Items from a dataset
##############################
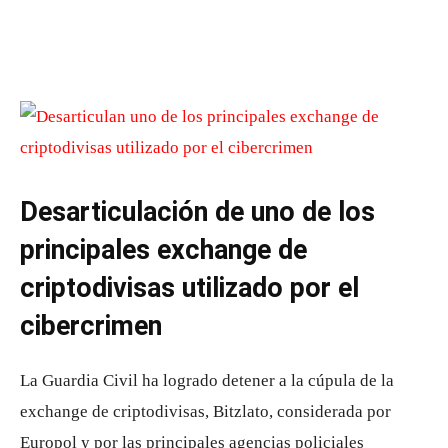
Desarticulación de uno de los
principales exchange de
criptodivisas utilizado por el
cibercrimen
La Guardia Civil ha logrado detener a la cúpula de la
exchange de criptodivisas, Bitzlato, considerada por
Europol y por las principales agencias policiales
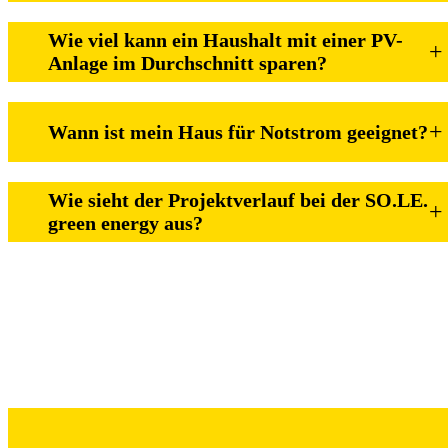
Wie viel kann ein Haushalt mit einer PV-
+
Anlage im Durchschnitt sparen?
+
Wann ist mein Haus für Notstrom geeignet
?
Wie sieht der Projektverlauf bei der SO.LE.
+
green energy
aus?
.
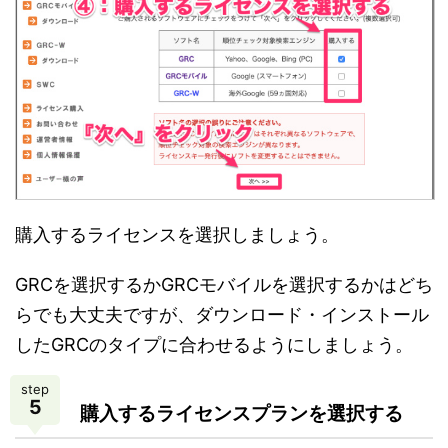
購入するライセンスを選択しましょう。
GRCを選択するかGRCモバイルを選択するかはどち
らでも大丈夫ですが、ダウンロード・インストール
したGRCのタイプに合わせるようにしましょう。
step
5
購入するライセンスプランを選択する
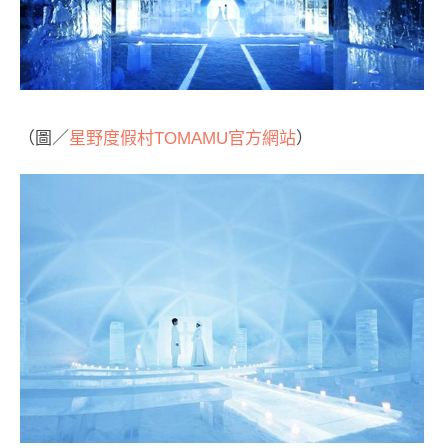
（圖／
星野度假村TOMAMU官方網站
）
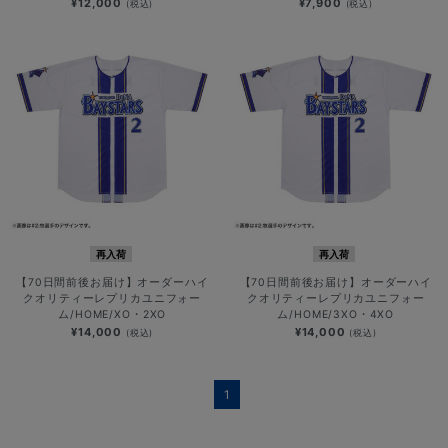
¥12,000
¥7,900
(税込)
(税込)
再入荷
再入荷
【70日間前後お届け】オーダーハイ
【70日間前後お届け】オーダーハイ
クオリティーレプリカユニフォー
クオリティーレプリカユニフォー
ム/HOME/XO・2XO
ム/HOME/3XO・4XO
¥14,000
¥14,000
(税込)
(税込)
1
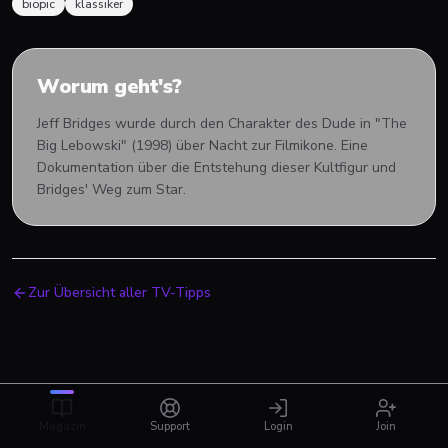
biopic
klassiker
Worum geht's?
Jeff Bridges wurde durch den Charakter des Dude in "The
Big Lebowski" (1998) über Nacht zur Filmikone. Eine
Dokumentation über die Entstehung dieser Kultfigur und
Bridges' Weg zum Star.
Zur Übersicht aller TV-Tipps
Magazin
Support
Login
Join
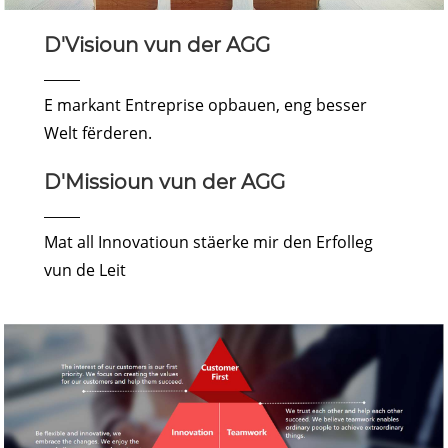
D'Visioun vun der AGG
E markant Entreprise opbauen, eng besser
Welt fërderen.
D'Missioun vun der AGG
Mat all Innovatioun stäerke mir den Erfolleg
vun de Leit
##############################
Exercise prompt
Write the records out again exactly as shown above, keeping no pictures.

Output
Desarticulación de uno de los
principales exchange de
criptodivisas utilizado por el
cibercrimen
La Guardia Civil ha logrado detener a la cúpula de la
exchange de criptodivisas, Bitzlato, considerada por
Europol y por las principales agencias policiales
Wie viel kann ein Haushalt mit einer PV-
+
Anlage im Durchschnitt sparen?
+
Wann ist mein Haus für Notstrom geeignet
?
Wie sieht der Projektverlauf bei der SO.LE.
+
green energy
aus?
.
購入するライセンスを選択しましょう。
GRCを選択するかGRCモバイルを選択するかはどち
らでも大丈夫ですが、ダウンロード・インストール
したGRCのタイプに合わせるようにしましょう。
step
5
購入するライセンスプランを選択する
（圖／
星野度假村TOMAMU官方網站
）
¥12,000
¥7,900
(税込)
(税込)
再入荷
再入荷
【70日間前後お届け】オーダーハイ
【70日間前後お届け】オーダーハイ
クオリティーレプリカユニフォー
クオリティーレプリカユニフォー
ム/HOME/XO・2XO
ム/HOME/3XO・4XO
¥14,000
¥14,000
(税込)
(税込)
1
biopic
klassiker
Worum geht's?
Jeff Bridges wurde durch den Charakter des Dude in "The
Big Lebowski" (1998) über Nacht zur Filmikone. Eine
Dokumentation über die Entstehung dieser Kultfigur und
Bridges' Weg zum Star.
Zur Übersicht aller TV-Tipps
Magazin
Support
Login
Join
D'Visioun vun der AGG
E markant Entreprise opbauen, eng besser
Welt fërderen.
D'Missioun vun der AGG
Mat all Innovatioun stäerke mir den Erfolleg
vun de Leit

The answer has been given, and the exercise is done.